| Assigned task |
Tally the lines below that hold the string "also", and give only the tally.

(Extracted page text data)
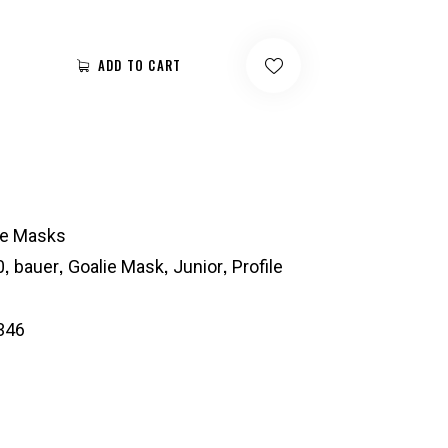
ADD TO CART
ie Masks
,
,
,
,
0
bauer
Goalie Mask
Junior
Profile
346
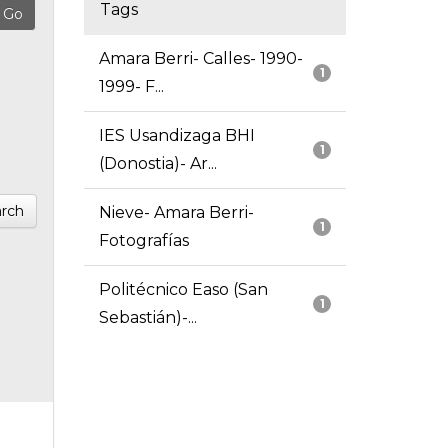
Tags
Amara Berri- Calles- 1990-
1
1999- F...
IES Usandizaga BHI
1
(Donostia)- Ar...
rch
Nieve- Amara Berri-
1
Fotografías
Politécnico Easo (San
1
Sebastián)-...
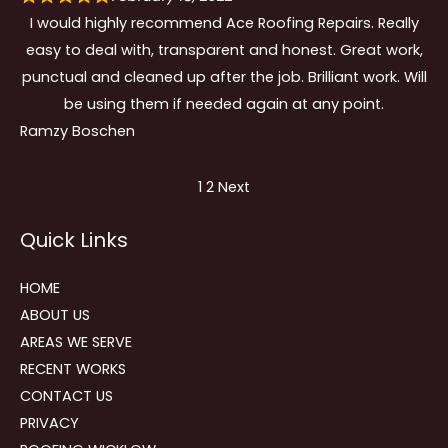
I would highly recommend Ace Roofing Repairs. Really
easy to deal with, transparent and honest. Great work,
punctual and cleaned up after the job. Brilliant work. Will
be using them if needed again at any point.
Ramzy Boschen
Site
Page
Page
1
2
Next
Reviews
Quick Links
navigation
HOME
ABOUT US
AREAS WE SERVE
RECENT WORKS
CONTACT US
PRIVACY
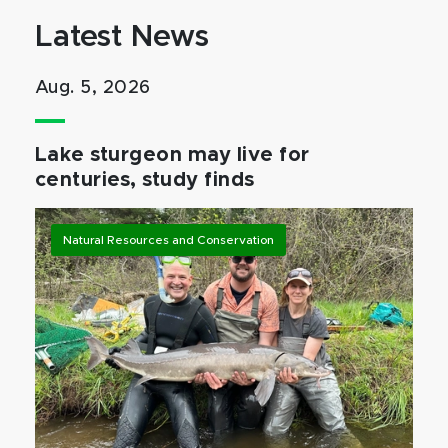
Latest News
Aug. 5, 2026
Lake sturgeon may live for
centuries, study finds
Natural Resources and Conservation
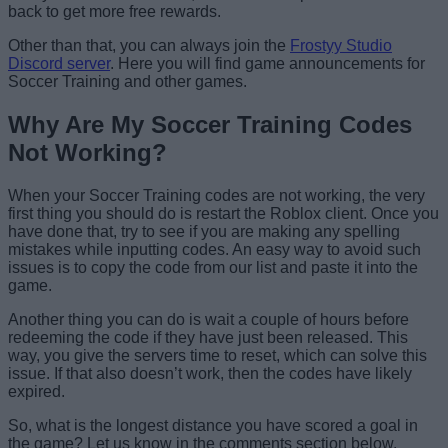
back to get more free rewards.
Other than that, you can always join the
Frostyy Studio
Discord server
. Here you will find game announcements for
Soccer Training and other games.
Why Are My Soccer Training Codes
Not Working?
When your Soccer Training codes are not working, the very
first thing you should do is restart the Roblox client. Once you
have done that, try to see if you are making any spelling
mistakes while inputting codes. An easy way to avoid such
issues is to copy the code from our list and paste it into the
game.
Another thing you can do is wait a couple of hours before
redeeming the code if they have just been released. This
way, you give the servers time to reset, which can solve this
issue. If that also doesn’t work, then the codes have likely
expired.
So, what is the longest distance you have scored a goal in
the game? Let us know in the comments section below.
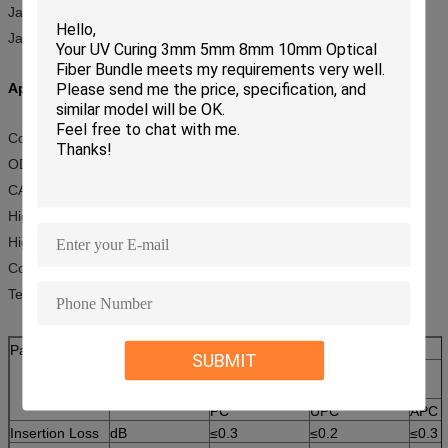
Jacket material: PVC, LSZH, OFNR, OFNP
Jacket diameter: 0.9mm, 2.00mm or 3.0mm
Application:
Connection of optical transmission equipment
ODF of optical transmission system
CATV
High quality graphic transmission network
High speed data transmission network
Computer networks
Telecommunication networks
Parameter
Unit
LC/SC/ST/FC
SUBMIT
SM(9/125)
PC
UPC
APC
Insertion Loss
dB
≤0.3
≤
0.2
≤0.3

---

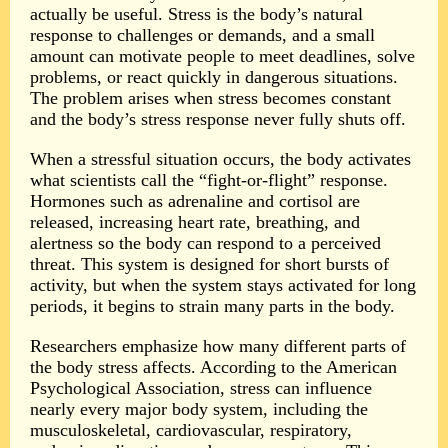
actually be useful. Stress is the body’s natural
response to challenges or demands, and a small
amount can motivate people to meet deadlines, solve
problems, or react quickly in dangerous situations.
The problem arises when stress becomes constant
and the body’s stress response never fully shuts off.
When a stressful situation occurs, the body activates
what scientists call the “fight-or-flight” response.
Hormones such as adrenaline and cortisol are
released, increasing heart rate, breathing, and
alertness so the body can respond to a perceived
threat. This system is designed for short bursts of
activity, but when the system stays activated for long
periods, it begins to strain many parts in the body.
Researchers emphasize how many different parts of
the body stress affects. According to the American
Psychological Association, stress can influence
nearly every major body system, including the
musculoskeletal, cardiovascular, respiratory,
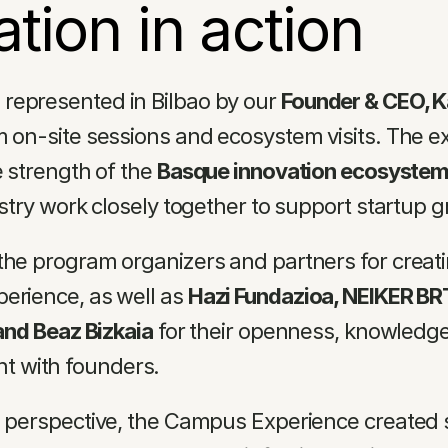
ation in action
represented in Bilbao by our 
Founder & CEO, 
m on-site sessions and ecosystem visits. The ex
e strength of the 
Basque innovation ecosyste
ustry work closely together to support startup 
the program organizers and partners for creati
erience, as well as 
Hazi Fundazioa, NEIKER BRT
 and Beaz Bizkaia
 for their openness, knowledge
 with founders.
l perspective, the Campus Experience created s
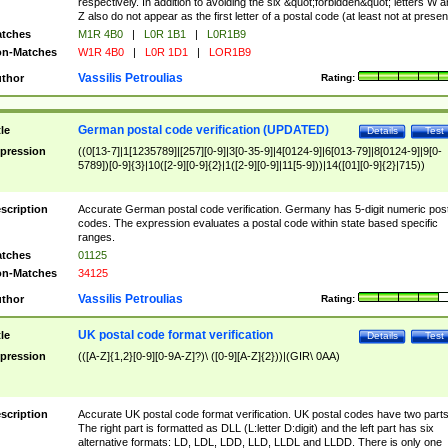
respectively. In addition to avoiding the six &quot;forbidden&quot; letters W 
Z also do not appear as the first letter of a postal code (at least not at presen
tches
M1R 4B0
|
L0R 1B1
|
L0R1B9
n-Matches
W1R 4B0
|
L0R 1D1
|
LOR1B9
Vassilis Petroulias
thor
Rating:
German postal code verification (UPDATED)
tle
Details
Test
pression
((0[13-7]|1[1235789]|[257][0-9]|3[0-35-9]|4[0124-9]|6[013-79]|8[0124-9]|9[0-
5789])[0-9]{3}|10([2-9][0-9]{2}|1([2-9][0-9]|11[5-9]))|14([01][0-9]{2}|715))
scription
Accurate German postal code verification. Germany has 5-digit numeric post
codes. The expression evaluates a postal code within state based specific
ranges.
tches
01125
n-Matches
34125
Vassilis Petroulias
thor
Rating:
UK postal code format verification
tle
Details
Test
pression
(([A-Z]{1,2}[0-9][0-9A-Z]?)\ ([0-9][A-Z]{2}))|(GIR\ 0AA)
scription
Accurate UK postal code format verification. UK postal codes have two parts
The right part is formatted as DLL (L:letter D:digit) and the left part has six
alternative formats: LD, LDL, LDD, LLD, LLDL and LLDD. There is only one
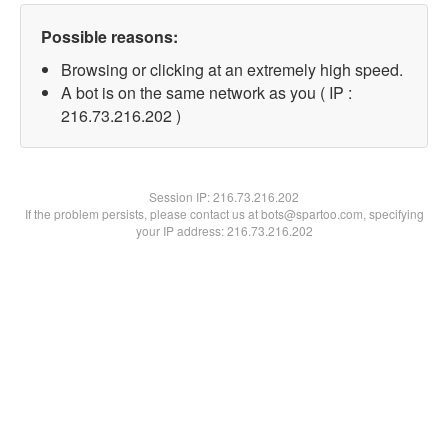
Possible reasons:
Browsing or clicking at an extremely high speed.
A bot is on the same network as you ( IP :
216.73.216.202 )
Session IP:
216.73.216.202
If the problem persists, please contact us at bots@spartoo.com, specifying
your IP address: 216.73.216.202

* * *

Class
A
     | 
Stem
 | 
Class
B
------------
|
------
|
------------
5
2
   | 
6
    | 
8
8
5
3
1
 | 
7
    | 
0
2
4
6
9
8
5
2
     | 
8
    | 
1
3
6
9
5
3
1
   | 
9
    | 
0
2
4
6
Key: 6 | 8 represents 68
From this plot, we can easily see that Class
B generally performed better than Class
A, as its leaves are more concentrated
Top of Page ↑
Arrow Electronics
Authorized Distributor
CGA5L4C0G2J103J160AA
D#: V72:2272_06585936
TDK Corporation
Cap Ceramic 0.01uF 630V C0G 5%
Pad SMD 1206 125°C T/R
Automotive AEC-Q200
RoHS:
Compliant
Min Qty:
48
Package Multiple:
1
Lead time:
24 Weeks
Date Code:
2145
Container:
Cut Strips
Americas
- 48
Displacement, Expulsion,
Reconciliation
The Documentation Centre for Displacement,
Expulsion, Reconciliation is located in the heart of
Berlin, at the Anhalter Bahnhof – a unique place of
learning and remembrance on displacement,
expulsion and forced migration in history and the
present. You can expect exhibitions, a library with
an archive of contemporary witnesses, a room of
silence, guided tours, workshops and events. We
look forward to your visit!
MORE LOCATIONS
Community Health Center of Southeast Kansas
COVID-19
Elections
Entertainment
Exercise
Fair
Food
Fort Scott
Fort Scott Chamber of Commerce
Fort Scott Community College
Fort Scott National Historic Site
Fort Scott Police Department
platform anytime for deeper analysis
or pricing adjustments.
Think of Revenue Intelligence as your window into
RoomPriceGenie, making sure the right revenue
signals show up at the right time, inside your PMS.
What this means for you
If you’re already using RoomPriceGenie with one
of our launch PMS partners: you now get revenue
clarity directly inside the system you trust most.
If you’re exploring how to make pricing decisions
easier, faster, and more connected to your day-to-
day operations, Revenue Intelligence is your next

| Response below |
2